「…はぁ。また大本営は新たな提督を寄越したのね」
静まり返った鎮守府の一角、夜の娯楽室。
重い沈黙を破ったのは、腕を組み、冷ややかな瞳で窓の外を見つめる加賀の声だった。
「見た、あれ?軍服に着せられてる感、丸出しじゃん。笑わせないでほしいわね」
満潮が苛立ちを隠そうともせず、乱暴に椅子を引いて腰を下ろす。その言葉の棘の裏には、隠しきれない怯えと激しい拒絶が透けて見えていた。
「まーまー、満潮。そう尖らなさんナ。
あんな若いGirlがこんな最前線に送られてくるなんて、彼女も被害者かもしれないデショ?」
金剛がいつもの賑やかなトーンを極力抑え静かに紅茶のカップを傾ける
だが、その瞳にいつもの陽気な輝きはない
深海のように暗い諦念が宿っていた。
「……被害者だろうが何だろうが関係ないわ。どうせあの女だって、自分の保身のために私たちを道具みたいに使い潰すのよ。前の……あの男みたいに!」
満潮の叫びが、部屋の空気をいっそう冷たく凍りつかせる。
道具。
兵器。
使い捨ての駒。
前提督がこの鎮守府に残していった爪痕は、あまりにも深かった。
無謀な作戦、整備もされないままの出撃、そして――大破したままの進撃命令。
誰も、言葉にしなかった。
だが、全員の頭の中に、ひとつの光景が嫌でも浮かんでいた。
ここにいた「6隻目」の存在。
目の前で海へと沈んでいった、かけがえのない仲間の姿。
「...6隻編成で出撃することなんて、もう二度とないんだから」
鈴谷が爪をいじりながら、ボソリと呟く
いつもなら軽快なおしゃれの話題を振りまく彼女も、今夜ばかりは笑みが完全に消えていた。
「あーあ、嫌になっちゃうね。期待なんてするだけ損、損。あの子が勝手に潰れるまで、適当に合わせておけばいいんじゃない?」
上の方で声が聞こえる忍者みたいに張り付いてる川内の声だ。
「……ええ。過度な接触は不要よ。
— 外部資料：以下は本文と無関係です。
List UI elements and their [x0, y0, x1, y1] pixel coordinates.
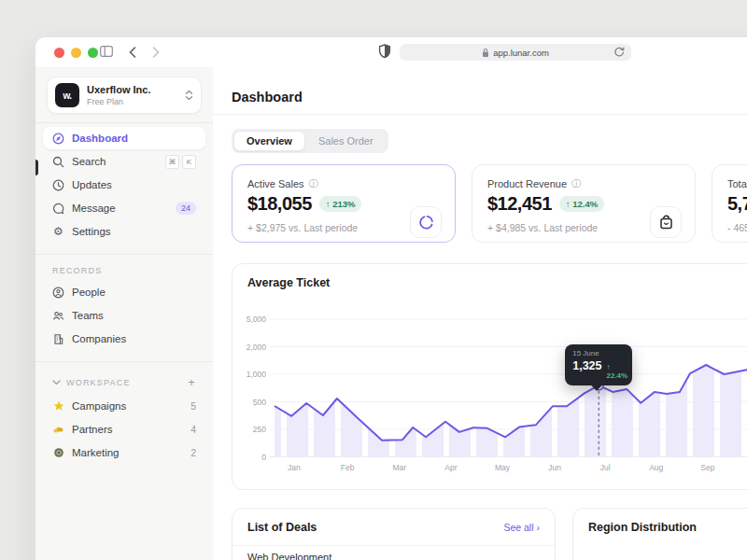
average-ticket-chart[interactable]: 02505001,0002,0005,000JanFebMarAprMayJun…	[233, 307, 747, 477]
sidebar-item-search[interactable]: Search ⌘ K	[43, 150, 205, 173]
target-icon	[52, 447, 64, 459]
average-ticket-card: Average Ticket 02505001,0002,0005,000Jan…	[232, 263, 747, 490]
region-distribution-card: Region Distribution	[572, 508, 747, 560]
main-content: Dashboard Overview Sales Order Active Sa…	[213, 67, 747, 560]
sidebar: w. Uxerflow Inc. Free Plan Dashboard	[35, 67, 214, 560]
deal-row[interactable]: Web Development	[247, 552, 331, 560]
privacy-shield-icon[interactable]	[378, 44, 391, 60]
x-tick-label: Apr	[444, 463, 457, 472]
chart-title: Average Ticket	[247, 276, 330, 289]
workspace-plan: Free Plan	[87, 97, 150, 106]
x-tick-label: Aug	[649, 463, 663, 472]
sidebar-item-campaigns[interactable]: Campaigns 5	[43, 395, 205, 417]
chat-bubble-icon	[52, 203, 64, 215]
clock-icon	[52, 179, 64, 191]
sidebar-item-label: People	[72, 287, 106, 298]
gear-icon: ⚙	[52, 226, 64, 238]
star-icon	[52, 400, 64, 413]
sidebar-item-settings[interactable]: ⚙ Settings	[43, 220, 205, 243]
stat-value: $18,055	[247, 193, 312, 215]
stat-card-total-deals[interactable]: Total Deals ⓘ 5,774 - 465 vs. Last perio…	[712, 164, 747, 243]
sidebar-item-label: Updates	[72, 179, 112, 190]
tooltip-change: ↑ 22.4%	[606, 363, 627, 380]
sidebar-nav: Dashboard Search ⌘ K Updates	[35, 123, 213, 243]
deals-divider	[233, 545, 555, 546]
workspace-switcher[interactable]: w. Uxerflow Inc. Free Plan	[47, 77, 202, 114]
search-shortcut: ⌘ K	[165, 155, 196, 169]
stat-value: $12,451	[487, 193, 552, 215]
y-tick-label: 1,000	[247, 370, 267, 379]
list-of-deals-card: List of Deals See all › Web Development	[232, 508, 556, 560]
x-tick-label: Jul	[600, 463, 611, 472]
building-icon	[52, 333, 64, 345]
records-section-label: RECORDS	[35, 255, 213, 281]
sidebar-item-updates[interactable]: Updates	[43, 174, 205, 196]
revenue-detail-button[interactable]	[650, 206, 682, 238]
change-badge: ↑ 12.4%	[559, 196, 604, 212]
back-icon[interactable]	[129, 47, 136, 58]
address-bar[interactable]: app.lunar.com	[400, 44, 631, 61]
workspace-section-label: WORKSPACE	[66, 378, 131, 387]
page-title: Dashboard	[232, 90, 303, 105]
x-tick-label: Jun	[548, 463, 561, 472]
sidebar-item-label: Search	[72, 156, 106, 167]
y-tick-label: 2,000	[247, 343, 267, 352]
tab-overview[interactable]: Overview	[233, 131, 305, 151]
message-count-badge: 24	[176, 202, 196, 215]
sidebar-item-label: Message	[72, 203, 116, 214]
minimize-window-button[interactable]	[71, 48, 81, 58]
sidebar-item-teams[interactable]: Teams	[43, 304, 205, 327]
workspace-name: Uxerflow Inc.	[87, 84, 150, 97]
y-tick-label: 250	[253, 425, 266, 434]
y-tick-label: 0	[261, 453, 266, 462]
records-list: People Teams Companies	[35, 281, 213, 350]
chevron-up-down-icon	[185, 90, 193, 101]
sidebar-item-people[interactable]: People	[43, 281, 205, 303]
forward-icon[interactable]	[152, 47, 160, 58]
compass-icon	[52, 133, 64, 145]
sidebar-item-message[interactable]: Message 24	[43, 197, 205, 219]
zoom-window-button[interactable]	[88, 48, 98, 58]
sidebar-item-label: Companies	[72, 333, 126, 344]
sidebar-item-marketing[interactable]: Marketing 2	[43, 441, 205, 464]
url-text: app.lunar.com	[493, 48, 549, 58]
sidebar-toggle-icon[interactable]	[100, 46, 113, 57]
sidebar-item-dashboard[interactable]: Dashboard	[43, 127, 205, 149]
users-icon	[52, 310, 64, 322]
close-window-button[interactable]	[54, 48, 64, 58]
region-title: Region Distribution	[588, 521, 697, 534]
handshake-icon	[52, 424, 64, 436]
chart-tooltip: 15 June 1,325 ↑ 22.4%	[565, 344, 632, 385]
tab-sales-order[interactable]: Sales Order	[305, 131, 387, 151]
stat-title: Active Sales	[247, 178, 304, 189]
stat-value: 5,774	[727, 193, 747, 215]
stat-title: Total Deals	[727, 178, 747, 189]
area-fill	[275, 365, 747, 457]
window-controls	[54, 48, 98, 58]
stat-card-active-sales[interactable]: Active Sales ⓘ $18,055 ↑ 213% + $2,975 v…	[232, 164, 456, 243]
sidebar-item-label: Partners	[72, 424, 112, 435]
workspace-section-header[interactable]: WORKSPACE +	[35, 362, 213, 395]
stat-subtitle: + $2,975 vs. Last periode	[247, 222, 358, 233]
stat-card-product-revenue[interactable]: Product Revenue ⓘ $12,451 ↑ 12.4% + $4,9…	[472, 164, 696, 243]
x-tick-label: May	[495, 463, 511, 472]
stat-subtitle: - 465 vs. Last periode	[727, 222, 747, 233]
sidebar-item-companies[interactable]: Companies	[43, 328, 205, 350]
tab-bar: Overview Sales Order	[232, 129, 388, 153]
y-tick-label: 500	[253, 398, 266, 407]
chevron-down-icon	[52, 380, 61, 385]
tooltip-value: 1,325	[572, 359, 601, 372]
workspace-list: Campaigns 5 Partners 4 Marketing 2	[35, 395, 213, 464]
sidebar-item-partners[interactable]: Partners 4	[43, 418, 205, 441]
reload-icon[interactable]	[613, 47, 625, 58]
pie-chart-icon	[418, 215, 434, 231]
sales-chart-button[interactable]	[410, 206, 442, 238]
add-workspace-icon[interactable]: +	[188, 375, 196, 389]
tooltip-date: 15 June	[572, 349, 625, 357]
active-item-indicator	[35, 160, 38, 175]
info-icon: ⓘ	[309, 177, 318, 190]
workspace-logo: w.	[55, 83, 79, 107]
browser-toolbar: app.lunar.com	[35, 37, 747, 67]
shopping-bag-icon	[658, 215, 674, 231]
see-all-link[interactable]: See all ›	[503, 522, 540, 533]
どうせすぐに居なくなるか、私たちを殺しにかかるか…どちらかだけなのだから」
加賀が冷たく言い放ち、立ち上がる。
新しい提督、東雲絵名。
彼女がどれほど威勢のいい言葉を吐こうとも、艦娘たちの心は凍りついたままだった。
大本営への不信と、過去のトラウマという分厚い氷の壁が、絵名と彼女たちの間に立ちふさがっている。
全員が諦めと警戒を胸に、自室へと戻っていった。
漏れでたドアからの光、部屋からかすかに聞こえてくるのは、規則正しいペンの走る音と、何か分厚い本をめくる音、そして――
「……っ」
小さく漏れた、少女の泣き言のような声にもならない吐息だった。
「……ふん」
加賀は足をとめることなく、一瞬だけ執務室の扉に視線を向けると、そのまま暗闇の中へと消えていった。
どうせいつまで保つかもわからない仮初めの灯火。誰もがそう思いながら、暗い夜の底へと沈んでいく。
この不器用な少女が、どれほど必死に足掻こうとしているのかを、まだ誰も知らないまま。